Introduction to the Problem
The issue of retracted papers being referenced by AI tools has become a significant concern in the scientific community. According to Yuanxi Fu, an information science researcher at the University of Illinois Urbana-Champaign, using retraction as a quality indicator is crucial when a tool is facing the general public. This is because retracted papers have been "struck off the record of science," and people outside of science should be warned about these papers.
The Scope of the Problem
The problem is not limited to one specific AI tool, such as ChatGPT. Other AI tools, including Elicit, Ai2 ScholarQA, Perplexity, and Consensus, have also been found to reference retracted papers without noting the retractions. In a test conducted by MIT Technology Review, these tools were found to reference retracted papers in their answers, with some tools referencing as many as 18 retracted papers.
Efforts to Correct the Issue
Some companies have started taking steps to address the issue. Consensus, for example, has begun using retraction data from a combination of sources, including publishers, data aggregators, and Retraction Watch, a database that manually curates and maintains a list of retractions. As a result, Consensus has significantly reduced the number of retracted papers it cites in its answers. Other companies, such as Elicit, have also started working on aggregating sources of retractions and removing flagged retracted papers from their databases.
Challenges in Creating a Comprehensive Database
Despite these efforts, creating a comprehensive database of retracted papers is a challenging task. Ivan Oransky, the cofounder of Retraction Watch, notes that creating such a database would require significant resources and would need to be done manually to ensure accuracy. Additionally, publishers do not share a uniform approach to retraction notices, which can make it difficult to identify retracted papers.
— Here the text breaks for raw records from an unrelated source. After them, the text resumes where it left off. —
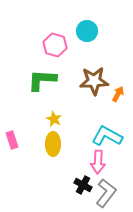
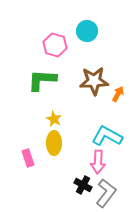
pink rectangle: moved 16 px right, 18 px down
yellow ellipse: moved 1 px right, 1 px up
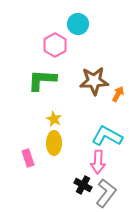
cyan circle: moved 9 px left, 7 px up
pink hexagon: rotated 15 degrees clockwise
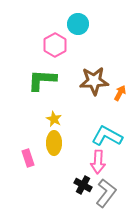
orange arrow: moved 2 px right, 1 px up
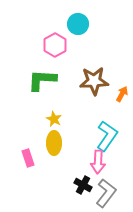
orange arrow: moved 2 px right, 1 px down
cyan L-shape: rotated 96 degrees clockwise
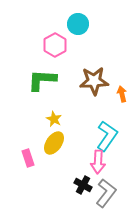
orange arrow: rotated 42 degrees counterclockwise
yellow ellipse: rotated 35 degrees clockwise
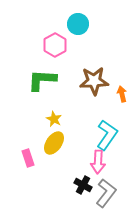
cyan L-shape: moved 1 px up
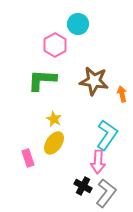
brown star: rotated 12 degrees clockwise
black cross: moved 1 px down
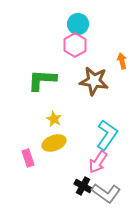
pink hexagon: moved 20 px right
orange arrow: moved 33 px up
yellow ellipse: rotated 35 degrees clockwise
pink arrow: rotated 30 degrees clockwise
gray L-shape: rotated 88 degrees clockwise
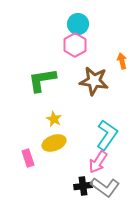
green L-shape: rotated 12 degrees counterclockwise
black cross: rotated 36 degrees counterclockwise
gray L-shape: moved 1 px left, 6 px up
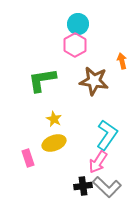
gray L-shape: moved 2 px right; rotated 8 degrees clockwise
Complications with Retraction Notices
The lack of a uniform approach to retraction notices is a significant complication in addressing the issue. Publishers may use different labels, such as "correction," "expression of concern," "erratum," and "retracted," to indicate that a paper has been retracted. These labels can be added for various reasons, including concerns about the content, methodology, and data or the presence of conflicts of interest. This lack of consistency can make it difficult for AI tools to accurately identify and flag retracted papers.
Conclusion
The issue of retracted papers being referenced by AI tools is a significant concern that requires attention and action from the scientific community and AI developers. While some companies have started taking steps to address the issue, creating a comprehensive database of retracted papers is a challenging task that requires significant resources and manual effort. It is essential to continue working on this issue to ensure that AI tools provide accurate and reliable information to the public.
FAQs
- What is the problem with AI tools referencing retracted papers?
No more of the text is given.